(Saved entries)
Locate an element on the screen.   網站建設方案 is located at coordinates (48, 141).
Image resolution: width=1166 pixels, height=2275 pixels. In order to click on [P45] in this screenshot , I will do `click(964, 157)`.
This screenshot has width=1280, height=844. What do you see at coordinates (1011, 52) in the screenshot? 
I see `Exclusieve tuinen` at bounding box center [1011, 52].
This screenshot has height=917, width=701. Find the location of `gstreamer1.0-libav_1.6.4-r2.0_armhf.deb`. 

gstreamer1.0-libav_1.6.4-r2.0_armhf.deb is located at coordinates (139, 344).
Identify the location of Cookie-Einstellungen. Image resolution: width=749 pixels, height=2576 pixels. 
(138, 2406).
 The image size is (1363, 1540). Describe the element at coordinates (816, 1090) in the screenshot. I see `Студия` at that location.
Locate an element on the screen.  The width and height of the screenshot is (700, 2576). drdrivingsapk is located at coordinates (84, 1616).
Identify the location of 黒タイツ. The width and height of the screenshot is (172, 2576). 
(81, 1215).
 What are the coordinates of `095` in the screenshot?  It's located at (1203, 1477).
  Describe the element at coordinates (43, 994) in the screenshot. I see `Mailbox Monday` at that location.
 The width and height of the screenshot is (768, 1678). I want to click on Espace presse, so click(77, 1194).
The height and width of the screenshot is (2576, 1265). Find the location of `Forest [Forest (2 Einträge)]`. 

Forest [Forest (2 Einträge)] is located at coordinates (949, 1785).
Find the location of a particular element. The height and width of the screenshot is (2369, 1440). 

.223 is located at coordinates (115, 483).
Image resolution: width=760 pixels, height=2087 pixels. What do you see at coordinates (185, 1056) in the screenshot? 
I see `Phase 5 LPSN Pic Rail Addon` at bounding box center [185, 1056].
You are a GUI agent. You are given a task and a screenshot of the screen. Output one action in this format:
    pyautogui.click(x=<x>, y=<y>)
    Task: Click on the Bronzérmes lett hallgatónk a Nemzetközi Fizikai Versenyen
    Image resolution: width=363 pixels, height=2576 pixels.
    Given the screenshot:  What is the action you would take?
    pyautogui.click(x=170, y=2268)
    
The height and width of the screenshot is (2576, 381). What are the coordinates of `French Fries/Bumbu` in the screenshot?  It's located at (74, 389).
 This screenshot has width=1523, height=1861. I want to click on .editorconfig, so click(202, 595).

*What this task involves:*
The response should consist of the entries, retyped exactly and in full.

*Solution for this task:*
Locate an element on the screen.   網站建設方案 is located at coordinates (48, 141).
Image resolution: width=1166 pixels, height=2275 pixels. In order to click on [P45] in this screenshot , I will do `click(964, 157)`.
This screenshot has width=1280, height=844. What do you see at coordinates (1011, 52) in the screenshot? 
I see `Exclusieve tuinen` at bounding box center [1011, 52].
This screenshot has height=917, width=701. Find the location of `gstreamer1.0-libav_1.6.4-r2.0_armhf.deb`. 

gstreamer1.0-libav_1.6.4-r2.0_armhf.deb is located at coordinates (139, 344).
Identify the location of Cookie-Einstellungen. Image resolution: width=749 pixels, height=2576 pixels. 
(138, 2406).
 The image size is (1363, 1540). Describe the element at coordinates (816, 1090) in the screenshot. I see `Студия` at that location.
Locate an element on the screen.  The width and height of the screenshot is (700, 2576). drdrivingsapk is located at coordinates (84, 1616).
Identify the location of 黒タイツ. The width and height of the screenshot is (172, 2576). 
(81, 1215).
 What are the coordinates of `095` in the screenshot?  It's located at (1203, 1477).
  Describe the element at coordinates (43, 994) in the screenshot. I see `Mailbox Monday` at that location.
 The width and height of the screenshot is (768, 1678). I want to click on Espace presse, so click(77, 1194).
The height and width of the screenshot is (2576, 1265). Find the location of `Forest [Forest (2 Einträge)]`. 

Forest [Forest (2 Einträge)] is located at coordinates (949, 1785).
Find the location of a particular element. The height and width of the screenshot is (2369, 1440). 

.223 is located at coordinates (115, 483).
Image resolution: width=760 pixels, height=2087 pixels. What do you see at coordinates (185, 1056) in the screenshot? 
I see `Phase 5 LPSN Pic Rail Addon` at bounding box center [185, 1056].
You are a GUI agent. You are given a task and a screenshot of the screen. Output one action in this format:
    pyautogui.click(x=<x>, y=<y>)
    Task: Click on the Bronzérmes lett hallgatónk a Nemzetközi Fizikai Versenyen
    Image resolution: width=363 pixels, height=2576 pixels.
    Given the screenshot:  What is the action you would take?
    pyautogui.click(x=170, y=2268)
    
The height and width of the screenshot is (2576, 381). What are the coordinates of `French Fries/Bumbu` in the screenshot?  It's located at (74, 389).
 This screenshot has width=1523, height=1861. I want to click on .editorconfig, so click(202, 595).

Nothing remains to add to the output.